### Task to complete
Return all lines from the entries below in which the word "oder" is present.

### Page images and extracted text
# # # # #

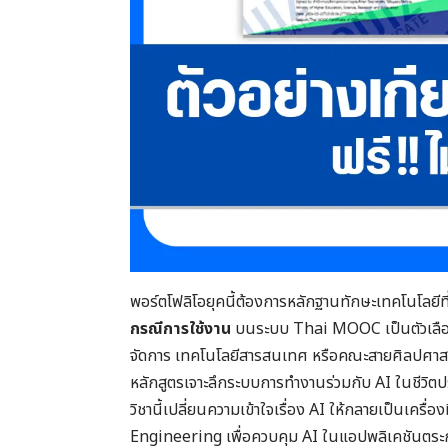
พอร์ตโฟลิโอยุคนี้ต้องการหลักฐานทักษะเทคโนโลยีที
กรณีการใช้งาน
บนระบบ Thai MOOC เป็นตัวเลือกที
จัดการ เทคโนโลยีสารสนเทศ หรือคณะสายศิลปศาสตร์แ
หลักสูตรเจาะลึกระบบการทำงานร่วมกับ AI ในชีวิต
วิชานี้เปลี่ยนความเข้าใจเรื่อง AI ให้กลายเป็นเครื
Engineering เพื่อควบคุม AI ในแอปพลิเคชันตระกู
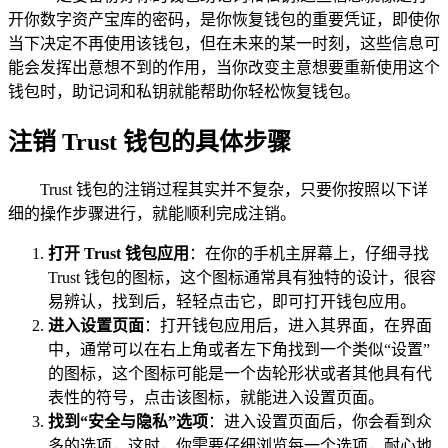
开你数字资产宝库的密码，是你恢复钱包的重要凭证，即使你
当下决定不再使用该钱包，但在未来的某一时刻，这些信息可
能会发挥出意想不到的作用，当你改变主意想要重新使用这个
钱包时，助记词和私钥就能帮助你轻松恢复钱包。
注销 Trust 钱包的具体步骤
Trust 钱包的注销过程其实并不复杂，只要你按照以下详
细的操作步骤进行，就能顺利完成注销。
打开 Trust 钱包应用
：在你的手机主屏幕上，仔细寻找
Trust 钱包的图标，这个图标通常具有独特的设计，很容
易辨认，找到后，轻轻点击它，即可打开钱包应用。
进入设置页面
：打开钱包应用后，进入其界面，在界面
中，通常可以在右上角或者左下角找到一个类似“设置”
的图标，这个图标可能是一个齿轮形状或者其他具有代
表性的符号，点击该图标，就能进入设置页面。
找到“安全与隐私”选项
：进入设置页面后，你会看到众
多的选项，这时，你需要仔细浏览每一个选项，耐心地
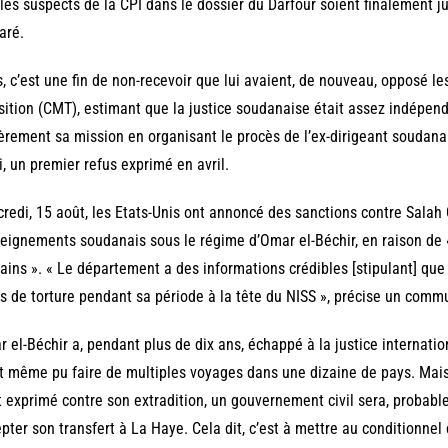
les suspects de la CPI dans le dossier du Darfour soient finalement jug
aré.
, c’est une fin de non-recevoir que lui avaient, de nouveau, opposé les
sition (CMT), estimant que la justice soudanaise était assez indépen
èrement sa mission en organisant le procès de l’ex-dirigeant soudanais
i, un premier refus exprimé en avril.
redi, 15 août, les Etats-Unis ont annoncé des sanctions contre Salah 
eignements soudanais sous le régime d’Omar el-Béchir, en raison de «
ins ». « Le département a des informations crédibles [stipulant] qu
s de torture pendant sa période à la tête du NISS », précise un com
 el-Béchir a, pendant plus de dix ans, échappé à la justice internatio
t même pu faire de multiples voyages dans une dizaine de pays. Mais, 
t exprimé contre son extradition, un gouvernement civil sera, probable
pter son transfert à La Haye. Cela dit, c’est à mettre au conditionnel 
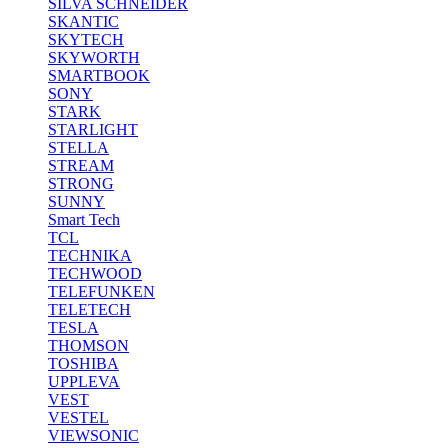
SILVA SCHNEIDER
SKANTIC
SKYTECH
SKYWORTH
SMARTBOOK
SONY
STARK
STARLIGHT
STELLA
STREAM
STRONG
SUNNY
Smart Tech
TCL
TECHNIKA
TECHWOOD
TELEFUNKEN
TELETECH
TESLA
THOMSON
TOSHIBA
UPPLEVA
VEST
VESTEL
VIEWSONIC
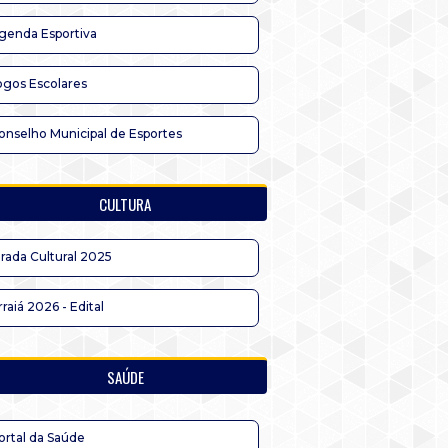
genda Esportiva
ogos Escolares
onselho Municipal de Esportes
CULTURA
irada Cultural 2025
rraiá 2026 - Edital
SAÚDE
ortal da Saúde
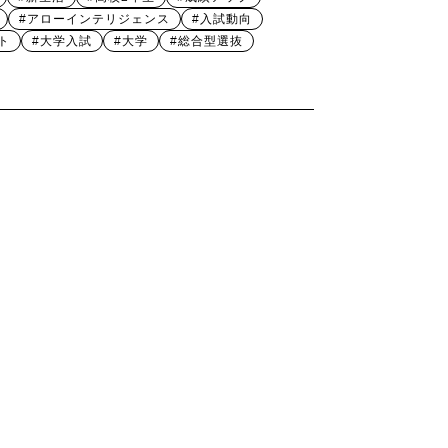
#アローインテリジェンス
#入試動向
ト
#大学入試
#大学
#総合型選抜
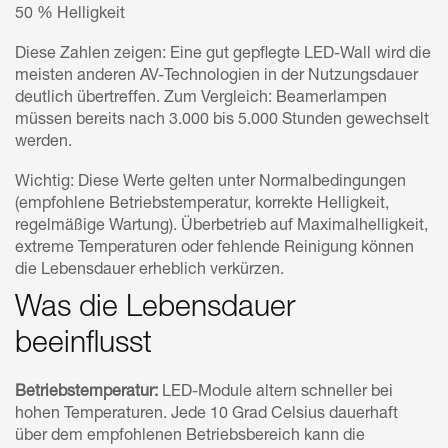
50 % Helligkeit
Diese Zahlen zeigen: Eine gut gepflegte LED-Wall wird die
meisten anderen AV-Technologien in der Nutzungsdauer
deutlich übertreffen. Zum Vergleich: Beamerlampen
müssen bereits nach 3.000 bis 5.000 Stunden gewechselt
werden.
Wichtig: Diese Werte gelten unter Normalbedingungen
(empfohlene Betriebstemperatur, korrekte Helligkeit,
regelmäßige Wartung). Überbetrieb auf Maximalhelligkeit,
extreme Temperaturen oder fehlende Reinigung können
die Lebensdauer erheblich verkürzen.
Was die Lebensdauer
beeinflusst
Betriebstemperatur:
LED-Module altern schneller bei
hohen Temperaturen. Jede 10 Grad Celsius dauerhaft
über dem empfohlenen Betriebsbereich kann die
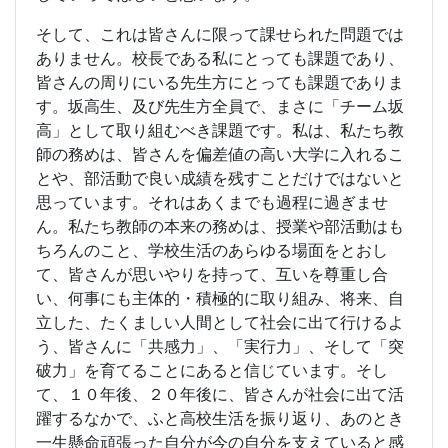
そして、これは皆さんに限って課せられた問題では
ありません。校長である私にとっても課題であり、
皆さんの周りにいる先生方にとっても課題でありま
す。坂高生、及び先生方全員で、まさに「チーム坂
高」として取り組むべき課題です。私は、私たち教
師の務めは、皆さんを偏差値の高い大学に入れるこ
とや、部活動で良い成績を残すことだけではないと
思っています。それはあくまでも過程に過ぎませ
ん。私たち教師の本来の務めは、授業や部活動はも
ちろんのこと、学校生活のあらゆる場面をとおし
て、皆さんが思いやりを持って、互いを尊重し合
い、何事にも主体的・積極的に取り組み、将来、自
立した、たくましい人間として社会に出て行けるよ
う、皆さんに「共感力」、「実行力」、そして「突
破力」を育てることにあると信じています。そし
て、１０年後、２０年後に、皆さんが社会に出て活
躍するなかで、ふと高校生活を振り返り、あのとき
一生懸命頑張った自分が今の自分を支えていると感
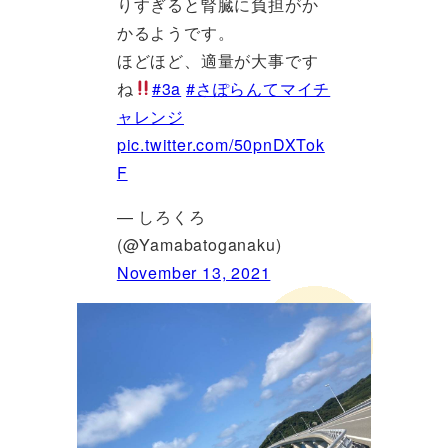
りすぎると腎臓に負担がか
かるようです。
ほどほど、適量が大事です
ね
#3a
#さぽらんてマイチ
ャレンジ
pic.twitter.com/50pnDXTok
F
— しろくろ
(@Yamabatoganaku)
November 13, 2021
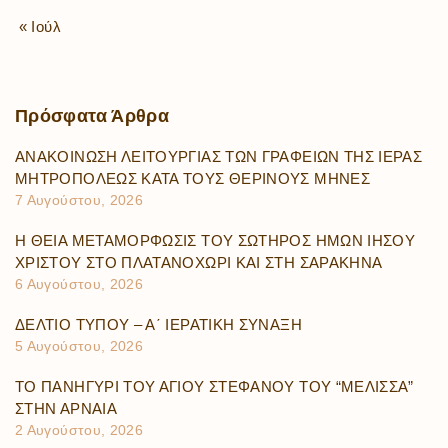
« Ιούλ
Πρόσφατα
Άρθρα
ΑΝΑΚΟΙΝΩΣΗ ΛΕΙΤΟΥΡΓΙΑΣ ΤΩΝ ΓΡΑΦΕΙΩΝ ΤΗΣ ΙΕΡΑΣ
ΜΗΤΡΟΠΟΛΕΩΣ ΚΑΤΑ ΤΟΥΣ ΘΕΡΙΝΟΥΣ ΜΗΝΕΣ
7 Αυγούστου, 2026
Η ΘΕΙΑ ΜΕΤΑΜΟΡΦΩΣΙΣ ΤΟΥ ΣΩΤΗΡΟΣ ΗΜΩΝ ΙΗΣΟΥ
ΧΡΙΣΤΟΥ ΣΤΟ ΠΛΑΤΑΝΟΧΩΡΙ ΚΑΙ ΣΤΗ ΣΑΡΑΚΗΝΑ
6 Αυγούστου, 2026
ΔΕΛΤΙΟ ΤΥΠΟΥ – Α΄ ΙΕΡΑΤΙΚΗ ΣΥΝΑΞΗ
5 Αυγούστου, 2026
ΤΟ ΠΑΝΗΓΥΡΙ ΤΟΥ ΑΓΙΟΥ ΣΤΕΦΑΝΟΥ ΤΟΥ “ΜΕΛΙΣΣΑ”
ΣΤΗΝ ΑΡΝΑΙΑ
2 Αυγούστου, 2026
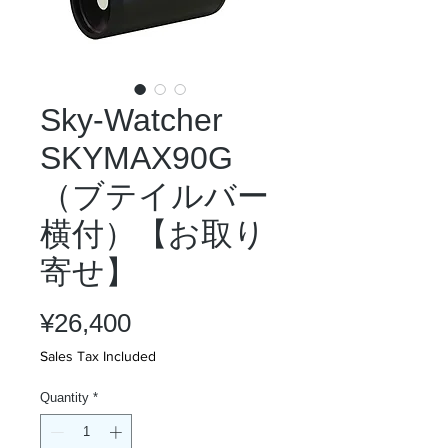
Sky-Watcher
SKYMAX90G
（ブテイルバー
横付）【お取り
寄せ】
Price
¥26,400
Sales Tax Included
Quantity
*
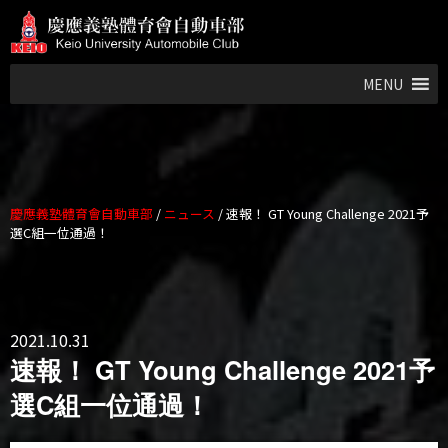
MENU
慶應義塾體育會自動車部
/
ニュース
/
速報！ GT Young Challenge 2021予
選C組一位通過！
2021.10.31
速報！ GT Young Challenge 2021予
選C組一位通過！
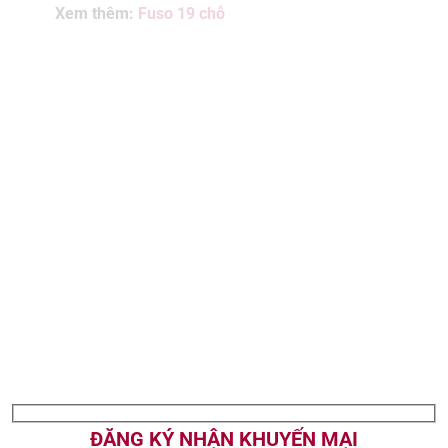
Xem thêm:
Fuso 19 chỗ
ĐĂNG KÝ NHẬN KHUYẾN MẠI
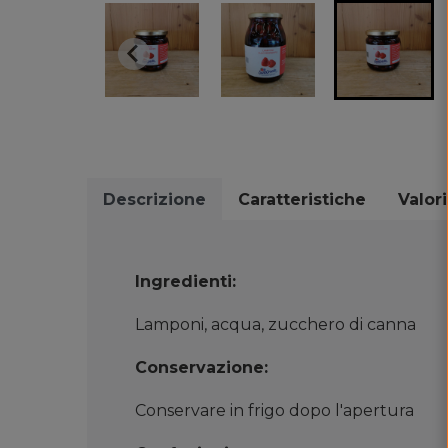
Descrizione
Caratteristiche
Valori
Ingredienti:
Lamponi, acqua, zucchero di canna
Conservazione:
Conservare in frigo dopo l'apertura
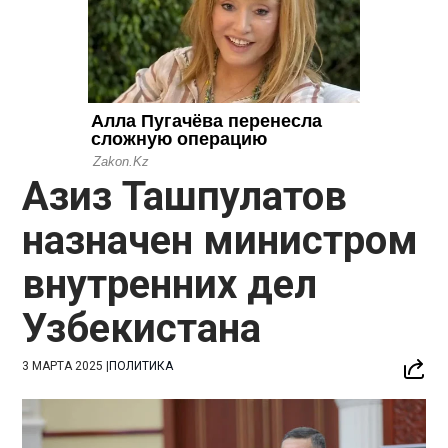
Азиз Ташпулатов
назначен министром
внутренних дел
Узбекистана
3 МАРТА 2025
|
ПОЛИТИКА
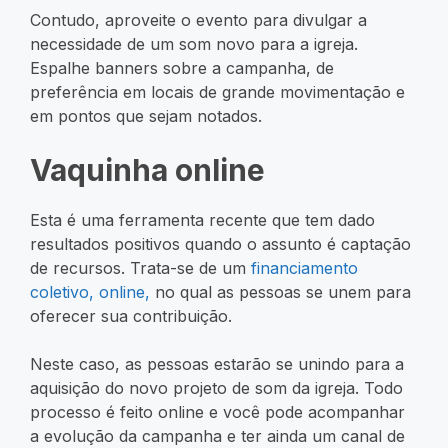
Contudo, aproveite o evento para divulgar a
necessidade de um som novo para a igreja.
Espalhe banners sobre a campanha, de
preferência em locais de grande movimentação e
em pontos que sejam notados.
Vaquinha online
Esta é uma ferramenta recente que tem dado
resultados positivos quando o assunto é captação
de recursos. Trata-se de um
financiamento
coletivo, online,
no qual as pessoas se unem para
oferecer sua contribuição.
Neste caso, as pessoas estarão se unindo para a
aquisição do novo projeto de som da igreja. Todo
processo é feito online e você pode acompanhar
a evolução da campanha e ter ainda um canal de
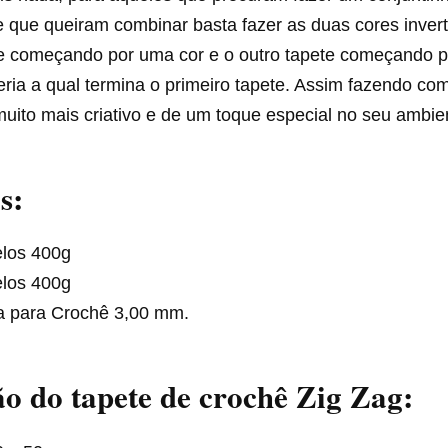
 que queiram combinar basta fazer as duas cores invert
e começando por uma cor e o outro tapete começando p
eria a qual termina o primeiro tapete. Assim fazendo co
muito mais criativo e de um toque especial no seu ambie
s:
elos 400g
elos 400g
a para Crochê 3,00 mm.
o do tapete de crochê Zig Zag:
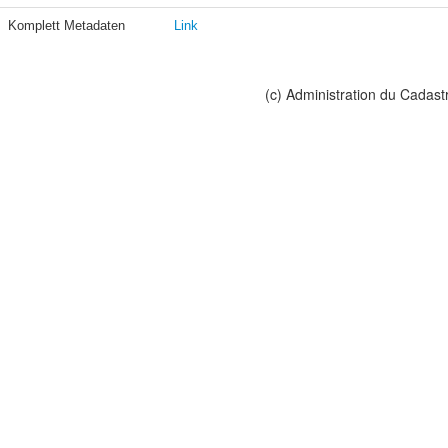
Komplett Metadaten
Link
(c) Administration du Cadast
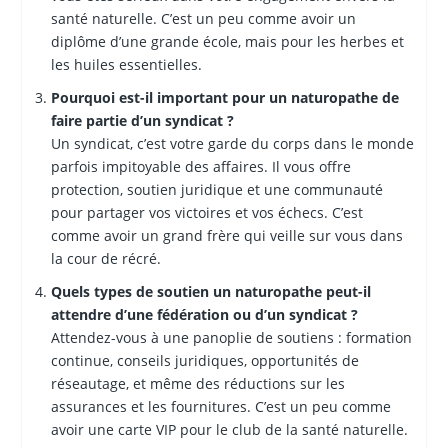
santé naturelle. C’est un peu comme avoir un
diplôme d’une grande école, mais pour les herbes et
les huiles essentielles.
Pourquoi est-il important pour un naturopathe de
faire partie d’un syndicat ?
Un syndicat, c’est votre garde du corps dans le monde
parfois impitoyable des affaires. Il vous offre
protection, soutien juridique et une communauté
pour partager vos victoires et vos échecs. C’est
comme avoir un grand frère qui veille sur vous dans
la cour de récré.
Quels types de soutien un naturopathe peut-il
attendre d’une fédération ou d’un syndicat ?
Attendez-vous à une panoplie de soutiens : formation
continue, conseils juridiques, opportunités de
réseautage, et même des réductions sur les
assurances et les fournitures. C’est un peu comme
avoir une carte VIP pour le club de la santé naturelle.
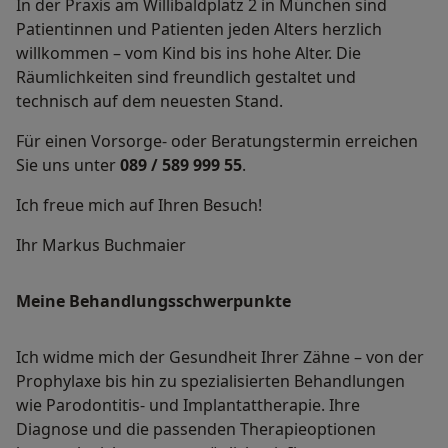
In der Praxis am Willibaldplatz 2 in München sind
Patientinnen und Patienten jeden Alters herzlich
willkommen – vom Kind bis ins hohe Alter. Die
Räumlichkeiten sind freundlich gestaltet und
technisch auf dem neuesten Stand.
Für einen Vorsorge- oder Beratungstermin erreichen
Sie uns unter
089 / 589 999 55
.
Ich freue mich auf Ihren Besuch!
Ihr Markus Buchmaier
Meine Behandlungs­schwerpunkte
Ich widme mich der Gesundheit Ihrer Zähne – von der
Prophylaxe bis hin zu spezialisierten Behandlungen
wie Parodontitis- und Implantattherapie. Ihre
Diagnose und die passenden Therapieoptionen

# # # # #

### Response
extreme Temperaturen oder fehlende Reinigung können
Für einen Vorsorge- oder Beratungstermin erreichen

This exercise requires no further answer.